The transformation to revisionism is easily traceable in Huey P. Newton’s speeches: of May 29, 1971, “What we are interested in is for it (the system) to correct itself as much as it can do and after that if it doesn’t do everything that the people think is necessary then we’ll think about reorganizing things. November 29, 1971, “We don’t have to go through a socialist phase.” January 29, 1972, “We’re going to put down our guns and work within the system.”

Direct Contradiction

This tactic is in direct contradiction to “the idea, according to the Panthers ... to bring people to a “revolutionary consciousness” by serving them and having them participate in community programs.”

An organization cannot “work within the system” or “put down its guns” and still be revolutionary or build revolutionary consciousness. As Mao Tse-tung points out, “a revolution is an insurrection, an act of violence by which one class overthrows another,” and to overthrow any oppressive government takes guns. History shows that no ruling class has ever given up its power peacefully. To “put down our guns” means that the Panther and ISCCF programs are open to attack by the police, who remain convinced that the Panthers are out to destroy them.

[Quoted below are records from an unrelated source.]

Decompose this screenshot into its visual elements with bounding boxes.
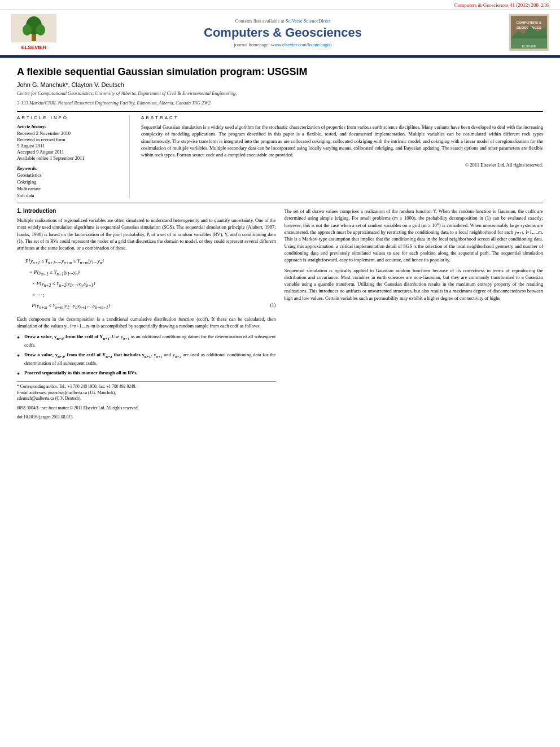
revised-date: 9 August 2011 xyxy=(17,143,121,148)
body-divider xyxy=(17,203,543,203)
svg-point-4 xyxy=(36,24,45,36)
eq-row-5: P{yn+m ≤ Yn+m|y1...ynyn+1,...,yn+m−1} (1… xyxy=(25,301,276,311)
section1-para1: Multiple realizations of regionalized va… xyxy=(17,217,276,252)
accepted-date: Accepted 9 August 2011 xyxy=(17,149,121,155)
article-info-column: ARTICLE INFO Article history: Received 2… xyxy=(17,115,130,198)
keywords-title: Keywords: xyxy=(17,165,121,171)
svg-text:COMPUTERS &: COMPUTERS & xyxy=(517,21,542,24)
eq-line1: P{yn+1 ≤ Yn+1,...,yn+m ≤ Yn+m|y1...yn} xyxy=(25,256,104,267)
eq-row-2: = P{yn+1 ≤ Yn+1|y1...yn} xyxy=(25,268,276,278)
citation-bar: Computers & Geosciences 41 (2012) 208–21… xyxy=(0,0,560,10)
abstract-header: ABSTRACT xyxy=(141,115,543,120)
header-divider xyxy=(0,56,560,58)
homepage-url[interactable]: www.elsevier.com/locate/cageo xyxy=(271,42,332,47)
homepage-line: journal homepage: www.elsevier.com/locat… xyxy=(62,42,504,47)
article-affiliation-line2: 3-133 Markin/CNRL Natural Resources Engi… xyxy=(17,100,543,106)
info-abstract-section: ARTICLE INFO Article history: Received 2… xyxy=(17,115,543,198)
article-body: 1. Introduction Multiple realizations of… xyxy=(17,208,543,421)
article-title: A flexible sequential Gaussian simulatio… xyxy=(17,66,543,78)
abstract-column: ABSTRACT Sequential Gaussian simulation … xyxy=(141,115,543,198)
elsevier-logo: ELSEVIER xyxy=(11,14,56,51)
bullet-text-1: Draw a value, yn+1, from the ccdf of Yn+… xyxy=(24,333,276,348)
footnote-section: * Corresponding author. Tel.: +1 780 248… xyxy=(17,381,276,421)
article-affiliation-line1: Centre for Computational Geostatistics, … xyxy=(17,90,543,96)
article-authors: John G. Manchuk*, Clayton V. Deutsch xyxy=(17,81,543,88)
eq-row-3: × P{yn+2 ≤ Yn+2|y1,...,yn,yn+1} xyxy=(25,279,276,289)
bullet-text-3: Proceed sequentially in this manner thro… xyxy=(24,369,138,377)
bullet-item-2: ● Draw a value, yn+2, from the ccdf of Y… xyxy=(17,351,276,366)
eq-line2: = P{yn+1 ≤ Yn+1|y1...yn} xyxy=(25,268,80,278)
issn-line: 0098-3004/$ - see front matter © 2011 El… xyxy=(17,405,276,412)
section1-para2: Each component in the decomposition is a… xyxy=(17,316,276,330)
journal-header: ELSEVIER Contents lists available at Sci… xyxy=(0,10,560,56)
body-left-column: 1. Introduction Multiple realizations of… xyxy=(17,208,276,421)
sciverse-link[interactable]: SciVerse ScienceDirect xyxy=(286,18,331,24)
journal-center-info: Contents lists available at SciVerse Sci… xyxy=(62,18,504,47)
eq-line3: × P{yn+2 ≤ Yn+2|y1,...,yn,yn+1} xyxy=(25,279,95,289)
footnote-corresponding: * Corresponding author. Tel.: +1 780 248… xyxy=(17,384,276,390)
keyword-geostatistics: Geostatistics xyxy=(17,172,121,178)
bullet-dot-2: ● xyxy=(17,352,21,366)
contents-line: Contents lists available at SciVerse Sci… xyxy=(62,18,504,24)
footnote-email1: E-mail addresses: jmanchuk@ualberta.ca (… xyxy=(17,390,276,396)
svg-text:ELSEVIER: ELSEVIER xyxy=(21,45,47,50)
revised-label: Received in revised form xyxy=(17,137,121,142)
svg-text:ELSEVIER: ELSEVIER xyxy=(522,45,536,48)
footnote-email2: cdeutsch@ualberta.ca (C.V. Deutsch). xyxy=(17,396,276,402)
section1-title: 1. Introduction xyxy=(17,208,276,214)
history-title: Article history: xyxy=(17,124,121,129)
article-content: A flexible sequential Gaussian simulatio… xyxy=(0,63,560,426)
bullet-item-3: ● Proceed sequentially in this manner th… xyxy=(17,369,276,377)
copyright-line: © 2011 Elsevier Ltd. All rights reserved… xyxy=(141,162,543,168)
eq-row-4: × ⋯ ; xyxy=(25,290,276,299)
bullet-item-1: ● Draw a value, yn+1, from the ccdf of Y… xyxy=(17,333,276,348)
eq-line4: × ⋯ ; xyxy=(25,290,45,299)
equation-block: P{yn+1 ≤ Yn+1,...,yn+m ≤ Yn+m|y1...yn} =… xyxy=(25,256,276,311)
eq-number: (1) xyxy=(270,301,276,309)
section1-right-para1: The set of all drawn values comprises a … xyxy=(285,208,544,264)
eq-row-1: P{yn+1 ≤ Yn+1,...,yn+m ≤ Yn+m|y1...yn} xyxy=(25,256,276,267)
keyword-cokriging: Cokriging xyxy=(17,179,121,185)
abstract-text: Sequential Gaussian simulation is a wide… xyxy=(141,124,543,159)
doi-line: doi:10.1016/j.cageo.2011.08.013 xyxy=(17,414,276,421)
body-right-column: The set of all drawn values comprises a … xyxy=(285,208,544,421)
bullet-text-2: Draw a value, yn+2, from the ccdf of Yn+… xyxy=(24,351,276,366)
bullet-dot-3: ● xyxy=(17,370,21,377)
citation-text: Computers & Geosciences 41 (2012) 208–21… xyxy=(454,2,549,8)
computers-geosciences-logo: COMPUTERS & GEOSCIENCES ELSEVIER xyxy=(509,14,549,51)
info-divider-top xyxy=(17,111,543,112)
svg-point-3 xyxy=(23,24,32,36)
article-info-header: ARTICLE INFO xyxy=(17,115,121,120)
keyword-softdata: Soft data xyxy=(17,193,121,198)
eq-line5: P{yn+m ≤ Yn+m|y1...ynyn+1,...,yn+m−1} xyxy=(25,301,270,311)
bullet-dot-1: ● xyxy=(17,334,21,348)
section1-right-para2: Sequential simulation is typically appli… xyxy=(285,267,544,302)
keyword-multivariate: Multivariate xyxy=(17,186,121,191)
available-date: Available online 1 September 2011 xyxy=(17,155,121,161)
received-date: Received 2 November 2010 xyxy=(17,130,121,136)
journal-name: Computers & Geosciences xyxy=(62,25,504,40)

To “work within the system” with firm belief that real change is possible by that route, is to admit that revolution in the U.S. is impossible because, as Felix Greene, who has studied American political socio-economic systems for years, puts it, “. . .the fake democracy of capitalism can never by its very nature bring about the fundamental changes that are needed now, for what is called democracy is merely the way in which greed and exploitation have been institutionalized; it is, in other words, designed precisely to prevent fundamental change.” (The Enemy, p. 311)

Within The System

The above should not be taken to mean that Venceremos is totally against working within the system. I have witnessed Venceremos work with city councils, student referendums, the ASSU Senate, and as teachers at Stanford and elsewhere.

Venceremos sees working within the system as part of an overall strategy to effect political change, whereas ISCCF believes in only working within the system. Venceremos understands that fundamental change will only come when the capitalist ruling class is no longer in power.

If a revolutionary organization does not stick to its Marxist-Leninist ideology, it will be co-opted by capitalism, as the Communist Party in the U.S. has been and the Black Panther Party and ISCCF are being. If the members of an organization don’t “sit back and read . . . Marx and Lenin” (Sharon Winslow) at least daily, they will fall to revisionist tactics of “working within the system” and “put(ting) down our guns.” Just as practice determines theory, does theory determine practice.

So it should be clear that the principal antagonism between Venceremos and ISCCF and the Black Panther Party is not over a question of survival programs. Both organizations have those. It is rather a question of the tactic of the latter organization of working only within the system for minor reforms, and Venceremos’ tactic of fundamental change, “complete satisfaction” (in the words of the late Panther Fred Hampton)–by any means necessary.